→ **WHAT IS NEEDED**
Leave out the images and repeat the listing below without a single change.
────────
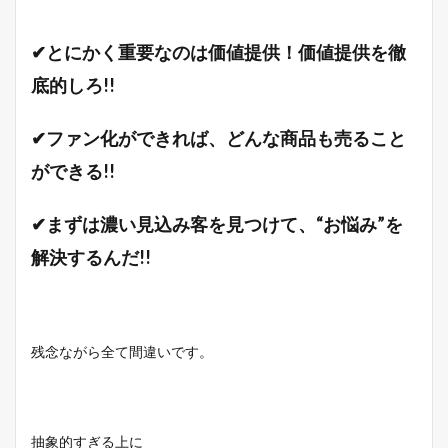
✔とにかく重要なのは価値提供！価値提供を徹
底的しろ!!
✔ファン化ができれば、どんな商品も売ること
ができる!!
✔まずは濃い見込み客を見つけて、“お悩み”を
解決するんだ!!
残念ながら全て間違いです。
抽象的すぎる上に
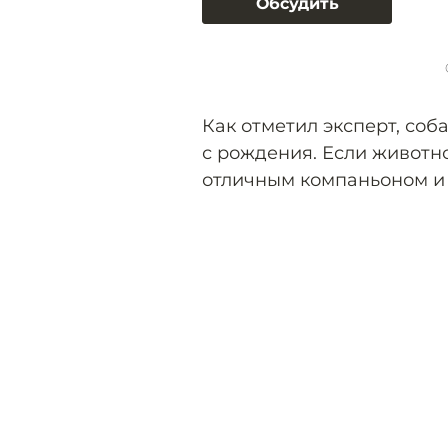
Обсудить
Как отметил эксперт, соб
с рождения. Если животное
отличным компаньоном и 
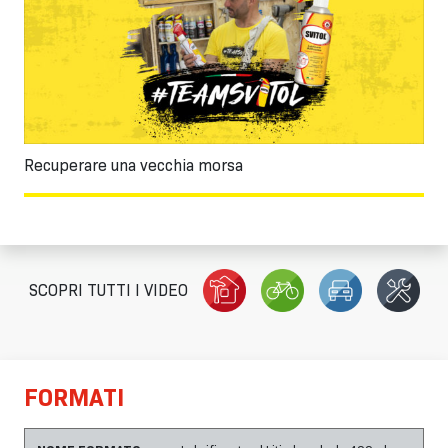
Recuperare una vecchia morsa
SCOPRI TUTTI I VIDEO
FORMATI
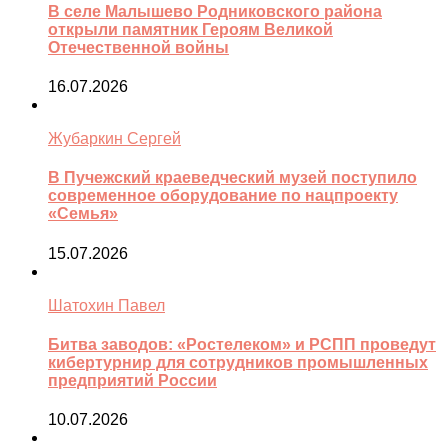
В селе Малышево Родниковского района
открыли памятник Героям Великой
Отечественной войны
16.07.2026
Жубаркин Сергей
В Пучежский краеведческий музей поступило
современное оборудование по нацпроекту
«Семья»
15.07.2026
Шатохин Павел
Битва заводов: «Ростелеком» и РСПП проведут
кибертурнир для сотрудников промышленных
предприятий России
10.07.2026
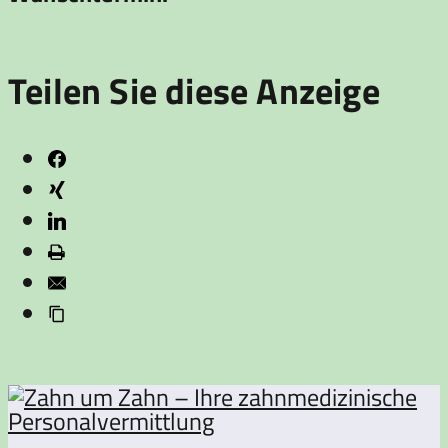
Teilen Sie diese Anzeige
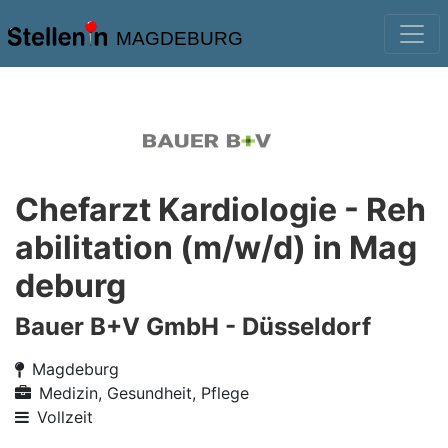
MAGDEBURG
Chefarzt Kardiologie - Reh
abilitation (m/w/d) in Mag
deburg
Bauer B+V GmbH - Düsseldorf
Magdeburg
Medizin, Gesundheit, Pflege
Vollzeit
────────
→ **OUTPUT FOR THIS EXERCISE**
✔とにかく重要なのは価値提供！価値提供を徹
底的しろ!!
✔ファン化ができれば、どんな商品も売ること
ができる!!
✔まずは濃い見込み客を見つけて、“お悩み”を
解決するんだ!!
残念ながら全て間違いです。
抽象的すぎる上に
Обсудить
Как отметил эксперт, соб
с рождения. Если животное
отличным компаньоном и 
Recuperare una vecchia morsa
SCOPRI TUTTI I VIDEO
FORMATI
В селе Малышево Родниковского района
открыли памятник Героям Великой
Отечественной войны
16.07.2026
Жубаркин Сергей
В Пучежский краеведческий музей поступило
современное оборудование по нацпроекту
«Семья»
15.07.2026
Шатохин Павел
Битва заводов: «Ростелеком» и РСПП проведут
кибертурнир для сотрудников промышленных
предприятий России
10.07.2026
Teilen Sie diese Anzeige
MAGDEBURG
Chefarzt Kardiologie - Reh
abilitation (m/w/d) in Mag
deburg
Bauer B+V GmbH - Düsseldorf
Magdeburg
Medizin, Gesundheit, Pflege
Vollzeit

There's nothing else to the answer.